Transfer Probabilities
When used to answer opinion-based questions or questions biased toward free creation, NBCE may experience issues with jumping back and forth between contexts. Specifically, because the model does not confidently focus on a particular context, the differences between $H_1, H_2, \cdots, H_n$ are small. Consequently, the $\mathop{\text{argmin}}$ result in equation $\eqref{eq:min-h}$ becomes unstable, selecting a different context for each generation step, which leads to semantic discontinuity or even complete irrelevance to the contexts, exacerbating the "hallucination" phenomenon of the LLM.
To alleviate this problem, we can imitate the concept of transition probability by appropriately weighting the context selected in the previous step, making the model "not jump unless necessary." The specific method is to introduce a parameter $\eta > 0$ and change equation $\eqref{eq:min-h}$ to:
\begin{equation}\color{red}{k} = \mathop{\text{argmin}} \big\{H_1,\cdots,H_{k'-1},H_{k'}\color{red}{-\eta},H_{k'+1},\cdots,H_n\big\}\end{equation}
Where $k'$ is the index of the context selected during the previous generation step. In this way, a context jump will only occur when $H_k < H_{k'} - \eta$, reducing the probability of jumping.
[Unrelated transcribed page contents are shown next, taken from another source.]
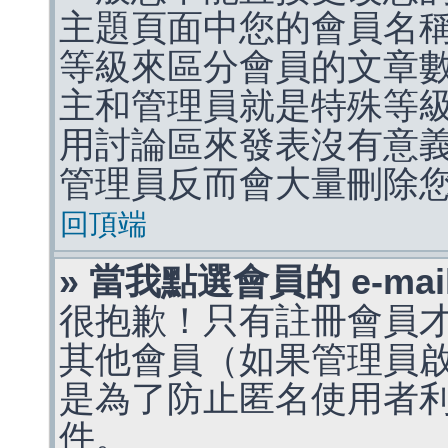
主題頁面中您的會員名
等級來區分會員的文章
主和管理員就是特殊等
用討論區來發表沒有意
管理員反而會大量刪除
回頂端
» 當我點選會員的 e-m
很抱歉！只有註冊會員才能
其他會員（如果管理員啟用
是為了防止匿名使用者利用 
件。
All the modifications mentioned above have been synchronized to GitHub.
Applicable Scenarios
Due to the independence assumption made by Naive Bayes, many readers might suspect: when there is obvious semantic overlap between contexts, will the effect of NBCE drop significantly? Or, what are the applicable scenarios for NBCE?
In fact, it is the standard Naive Bayes, equation $\eqref{eq:nbce-2}$, that is limited by the independence assumption. The generalized equation $\eqref{eq:nbce-3}$ and equation $\eqref{eq:min-h}$ are basically no longer limited by the independence assumption. In essence, the "minimum entropy" version of NBCE uses the entropy of the LLM as a similarity measure to retrieve contexts, and the retrieval results are updated at each generation step. Therefore, the applicable scenario for NBCE is:
Assume the answer to be predicted can be divided into several segments, each segment depending only on one context.
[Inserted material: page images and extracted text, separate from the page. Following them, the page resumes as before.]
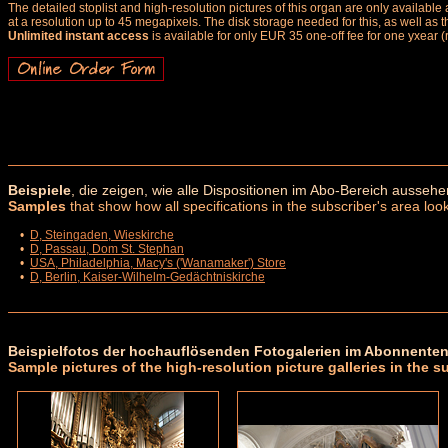
The detailed stoplist and high-resolution pictures of this organ are only availab
at a resolution up to 45 megapixels. The disk storage needed for this, as well as 
Unlimited instant access
is available for only EUR 35 one-off fee for one yxear (
Beispiele
, die zeigen, wie alle Dispositionen im Abo-Bereich aussehe
Samples
that show how all specifications in the subscriber's area look
•
D, Steingaden, Wieskirche
•
D, Passau, Dom St. Stephan
•
USA, Philadelphia, Macy's ('Wanamaker') Store
•
D, Berlin, Kaiser-Wilhelm-Gedächtniskirche
Beispielfotos der hochauflösenden Fotogalerien im Abonnenten
Sample pictures of the high-resolution picture galleries in the s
Based on this conclusion, when we have only one piece of long text as a context (such as a novel), we can automatically divide the long context into multiple short contexts through overlapping sliding windows, rather than necessarily manually segmenting it into relatively independent parts. This is because the conclusion just mentioned tells us that the applicability of NBCE is unrelated to the overlap of the contexts. As for why overlapping sliding windows are used, it is simply to ensure that a complete result can be output by relying as much as possible on a single context.
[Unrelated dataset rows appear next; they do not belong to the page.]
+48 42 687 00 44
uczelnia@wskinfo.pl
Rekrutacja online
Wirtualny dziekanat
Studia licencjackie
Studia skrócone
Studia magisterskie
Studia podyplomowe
NBCE's performance will likely not be good in the following two scenarios:
- Ordered Contexts: This refers to when the generation result strongly depends on the input order of the contexts (or even more complex nested structures). NBCE usually performs poorly because it retains the unordered nature of Naive Bayes. A typical example of this scenario is writing a summary for a novel (where the novel is cut into multiple contexts). A temporary solution is to manually add markers identifying the order to each context, such as "Chapter xx".
- Coupled Contexts: This refers to when the output must be constructed by combining two or more contexts. NBCE performs poorly because it only selects one context at a time. @孔某人 gave a typical example: "Given $x > 1$ and $x < 0$, find the solution set for $x$". Assuming the two conditions are divided into two contexts, one must combine both contexts to output the correct answer "empty set"; looking at a single context alone cannot determine it is an empty set.
If NBCE is to be further developed, it will generally revolve around improvements for these two scenarios.
Article Summary
This article introduced some subsequent updates and analyses of the context length extension scheme NBCE and further discussed its applicable scenarios.